Di balik potensi pasar yang sedemikian besar, masih ada sejumlah hal yang menghambat pertumbuhan industri IoT di Indonesia. Padahal ekosistem IoT di Indonesia dinilai mulai berkembang dan cukup siap untuk menghadapi tren IoT di global.

“Ekonomi akan jalan kalau ada demand dan supply. Kita menjadi katalisator supaya kita bisa menggerakkan pihak supply. Tetapi, belum tentu pihak demand tahu produk ini ada. Makanya, kedua pihak harus dipertemukan dalam satu komunitas,” ungkap Founder Indonesia IoT Forum, Teguh Prasetya pada kesempatan sama.

Teguh menilai IoT Forum berperan penting dalam mempertemukan dan mengenali kebutuhan dengan end user. Dengan begitu, pengguna jaringan dan produsen perangkat dapat saling terhubung untuk menentukan siapa yang menciptakan layanannya.

Sementara itu, CEO eFishery, Gibran Huzaifah justru menilai salah satu penghambat industri IoT di Indonesia adalah kurangnya relevansi use case yang diterapkan dengan masalah yang dihadapi di Indonesia. Contohnya adalah produk smart home.

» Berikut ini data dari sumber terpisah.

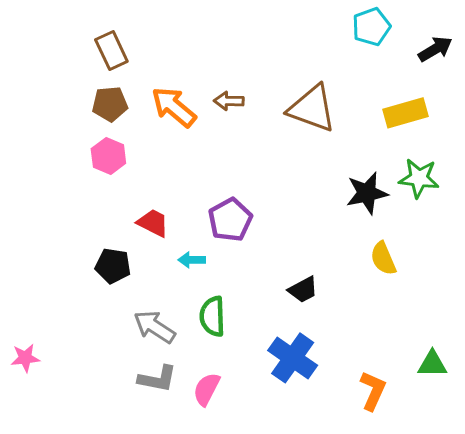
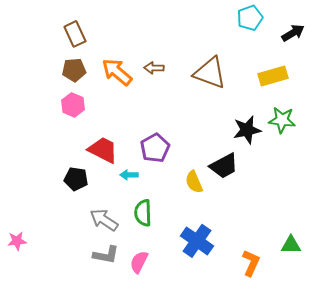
red trapezoid: (153, 223) -> (103, 150), size x1.4
yellow semicircle: (383, 258) -> (194, 182), moved
black trapezoid: (303, 290) -> (224, 166), moved, size x1.4

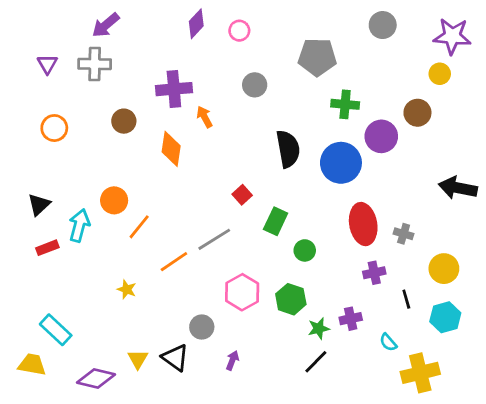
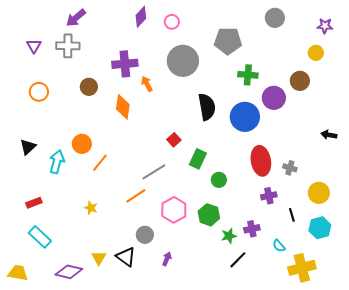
purple star: (452, 36) -> (325, 26), size x0.6
gray circle: (255, 85) -> (183, 61), size x1.8
black arrow: (458, 188) -> (329, 135), size x0.6
red rectangle: (47, 248) -> (34, 203), moved
orange line: (174, 262) -> (136, 196), moved
black line: (316, 362) -> (238, 260), moved
yellow trapezoid: (32, 365) -> (18, 273), moved

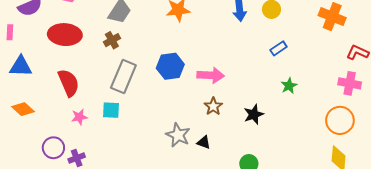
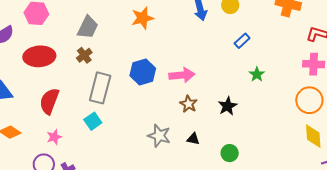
red semicircle: (69, 83) -> (49, 101), turned -128
cyan square: (111, 110) -> (93, 121), turned -30
pink star: (79, 117) -> (54, 137), moved
black triangle: (204, 142) -> (193, 139), moved

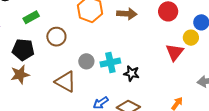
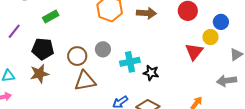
brown circle: (56, 37) -> (77, 56), moved
gray circle: (86, 61) -> (103, 49), moved
brown triangle: (66, 82) -> (85, 81), turned -40

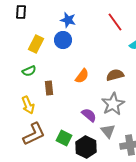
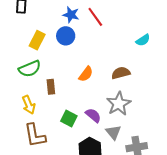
red line: (115, 22) -> (95, 17), moved
green semicircle: (29, 71) -> (30, 69), size x1.5
brown L-shape: (34, 134) -> (35, 135), turned 105
green square: (64, 138) -> (69, 119), moved

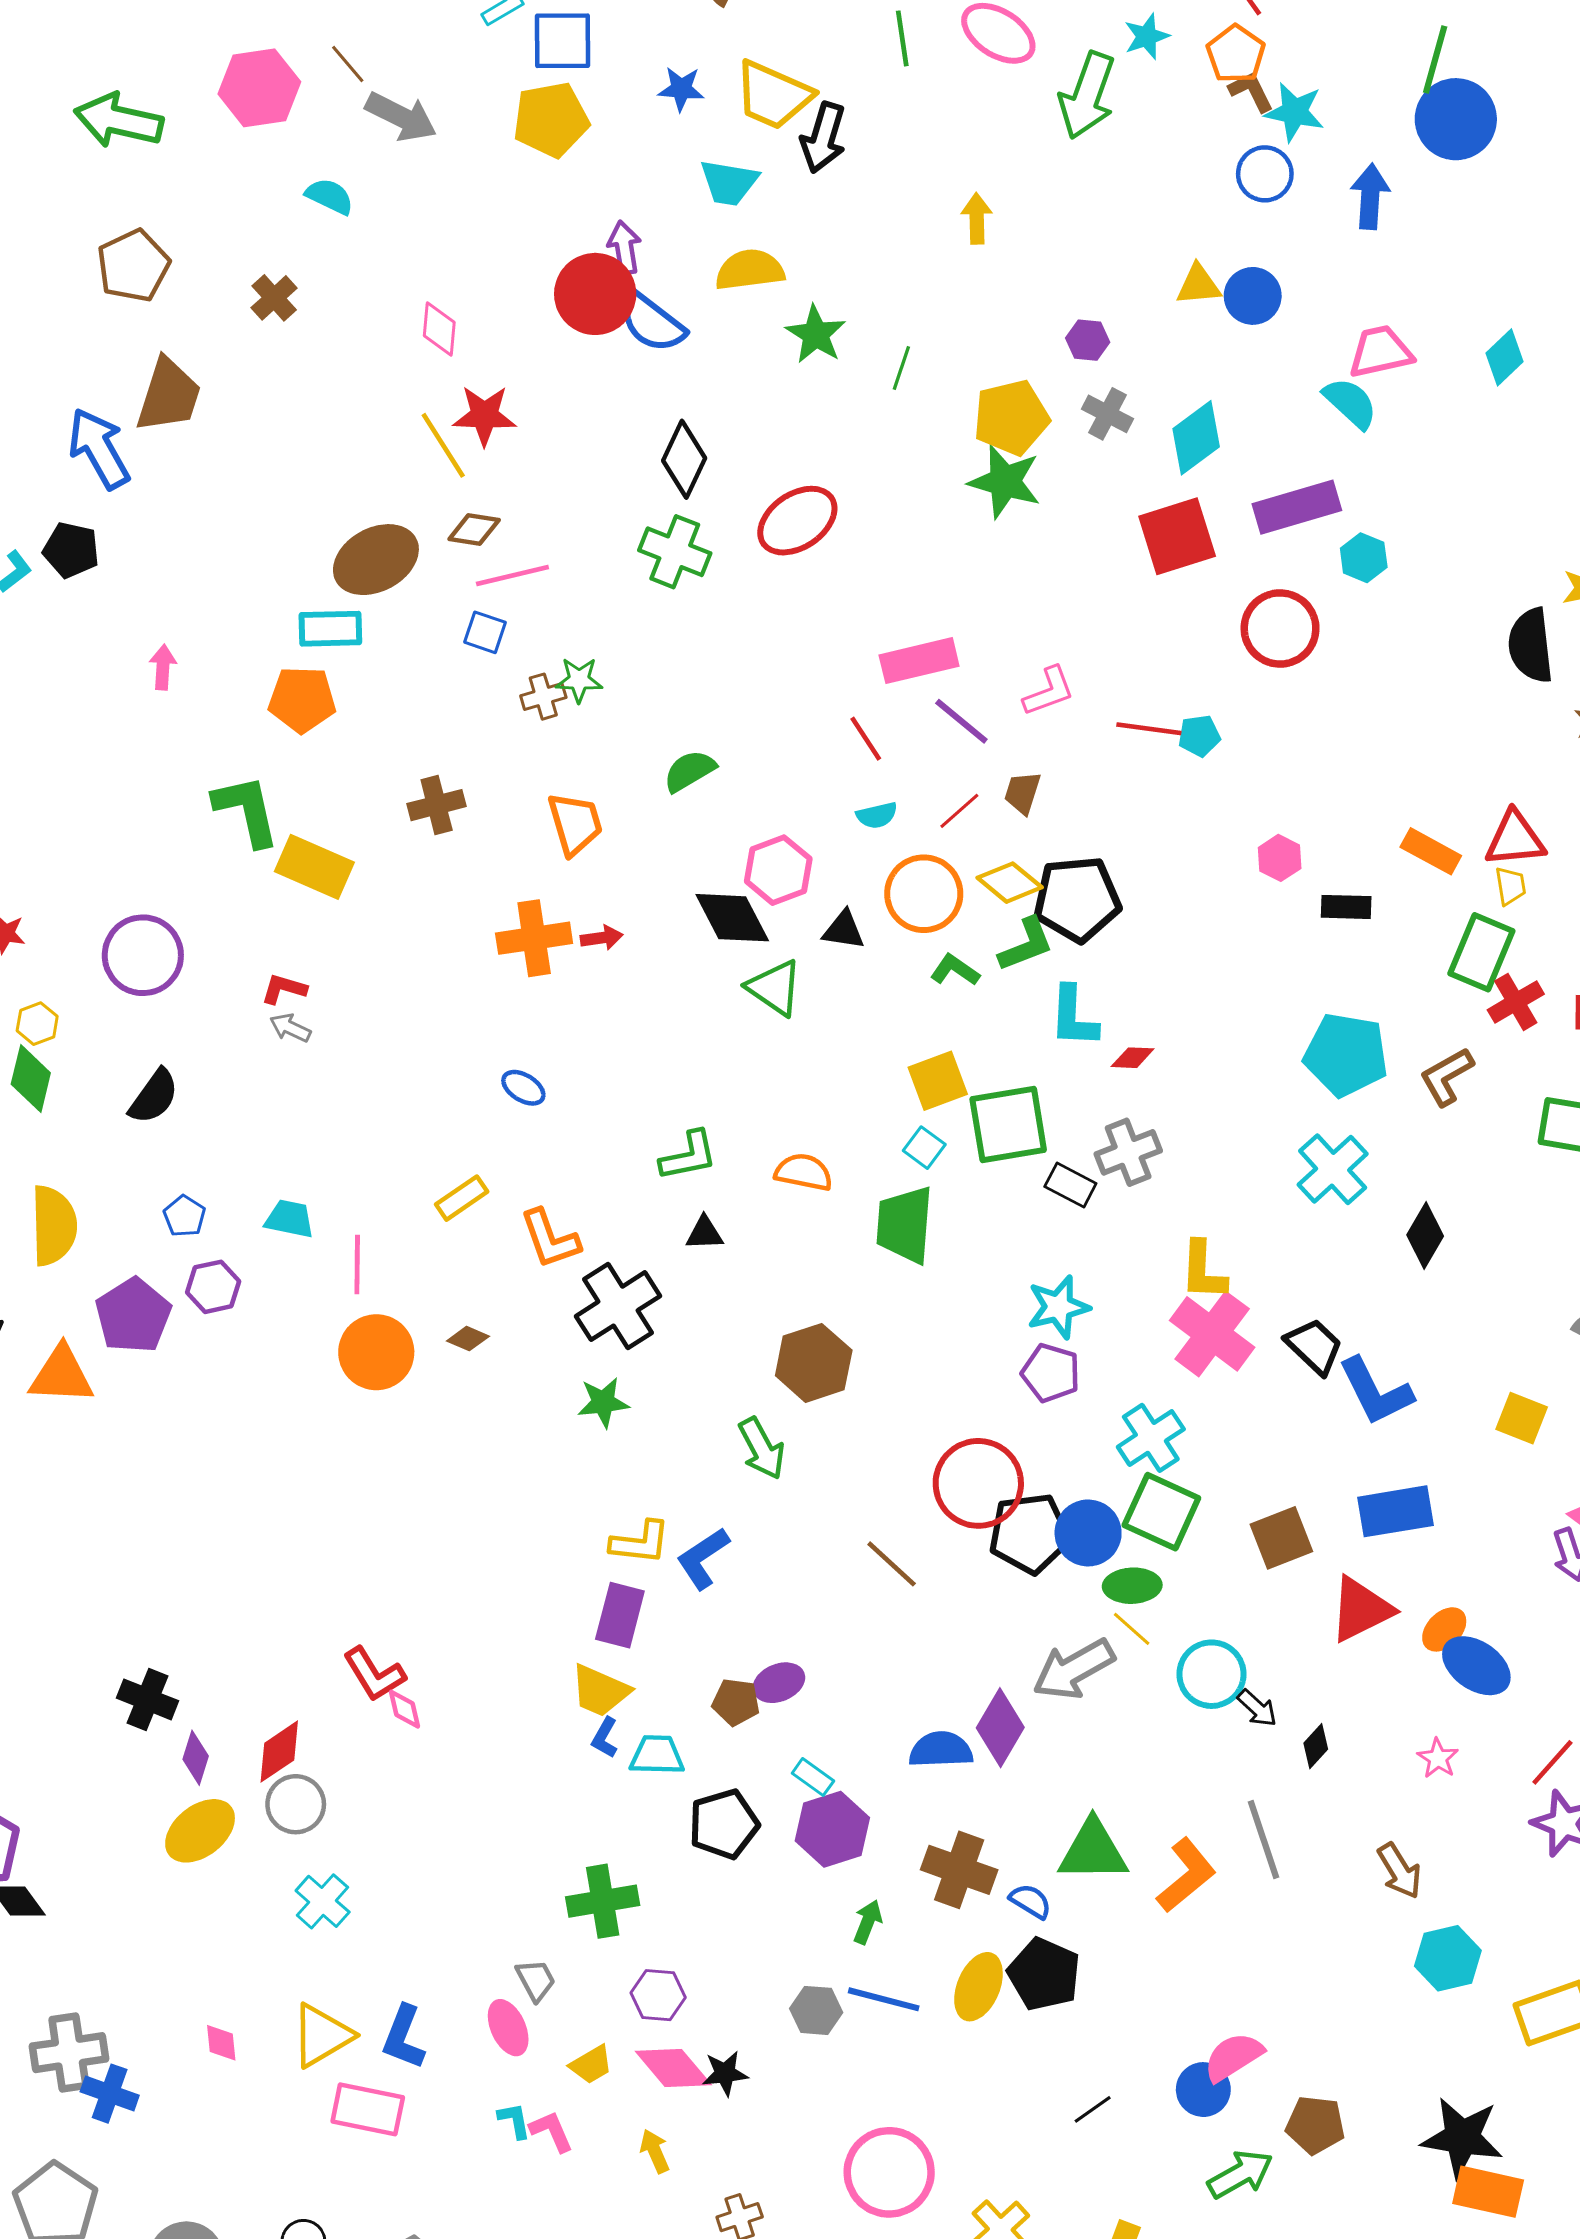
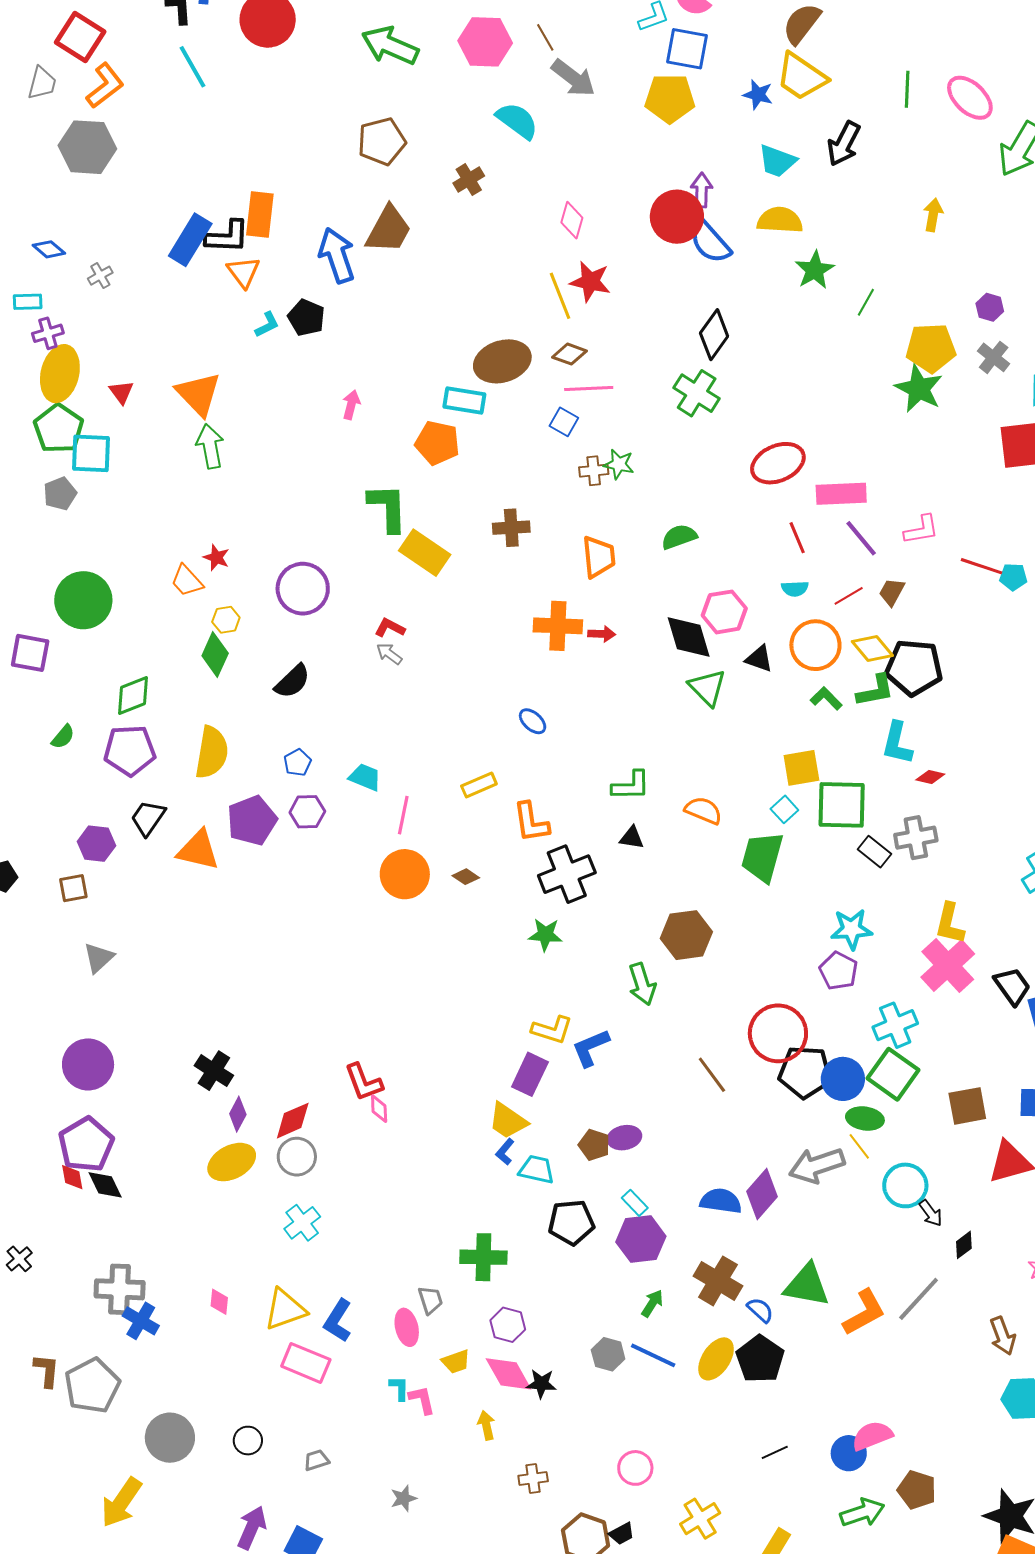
yellow trapezoid: (773, 95) -> (801, 77), moved
cyan semicircle: (330, 196) -> (517, 121), size x1.4
red ellipse: (797, 521) -> (778, 463), moved
gray line: (1263, 1839) -> (919, 1299), turned 50
pink circle: (889, 2172) -> (635, 1468), size x0.6

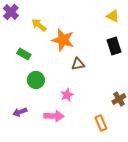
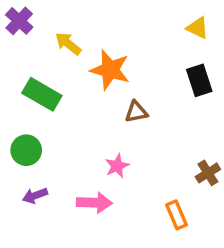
green rectangle: (24, 54) -> (42, 94), size x1.5
green circle: (36, 80) -> (26, 150), moved

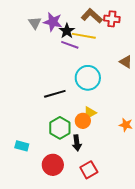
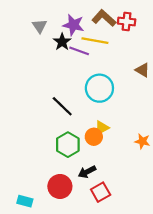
purple star: (53, 22) -> (73, 25), moved
black star: (67, 31) -> (62, 42), moved
black line: (55, 94) -> (62, 106), turned 60
black arrow: (77, 143) -> (87, 172), moved, turned 70
cyan rectangle: (22, 146) -> (25, 201), moved

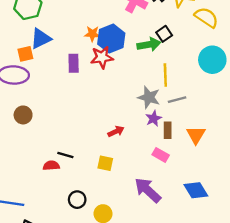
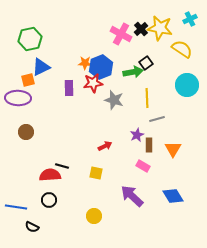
gray star: (149, 97) -> (114, 100), moved
red semicircle: (51, 166) -> (50, 175), size x1.5
black circle: (77, 200) -> (49, 200), moved

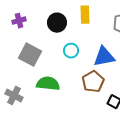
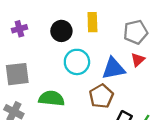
cyan circle: (71, 51) -> (77, 62), size x1.5
gray square: (30, 55) -> (17, 74), moved, turned -35

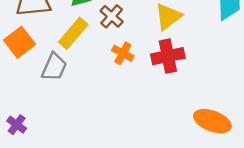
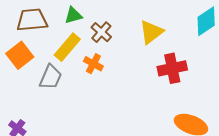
orange cross: (123, 53) -> (93, 64), moved
red cross: (168, 56) -> (172, 68), moved

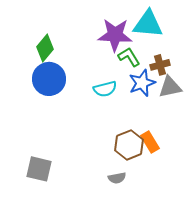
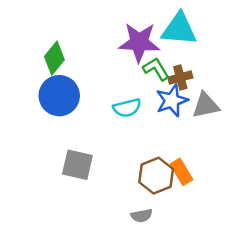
brown cross: (160, 65) -> (180, 77), moved
gray square: (39, 169) -> (77, 165), moved

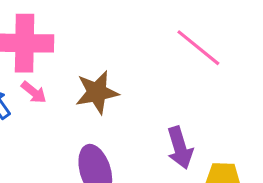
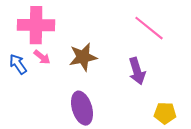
purple arrow: (180, 148) -> (137, 71), moved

Padahal, kebutuhan smart home di Indonesia belum terlalu besar.

“Relevansi pada use case itu penting karena tidak semua yang dikembangkan di barat berkaitan dengan masalah yang ada di Indonesia. Intinya, di barat belum tentu paham masalah yang ada di sini,” tutur Gibran yang juga menjadi pembicara di TINC Conference & Exhibition.

Di eFishery, Gibran menerapkan use case berdasarkan hal-hal yang terjadi pada budidaya peternak ikan, yakni pemberian makanan ikan. Ia kemudian menciptakan mesin pemberi makan ikan secara otomatis.

Disclosure: DailySocial adalah media partner untuk kegiatan Telkomsel Innovation Center IoT Forum 2018 Convention & Exhibition.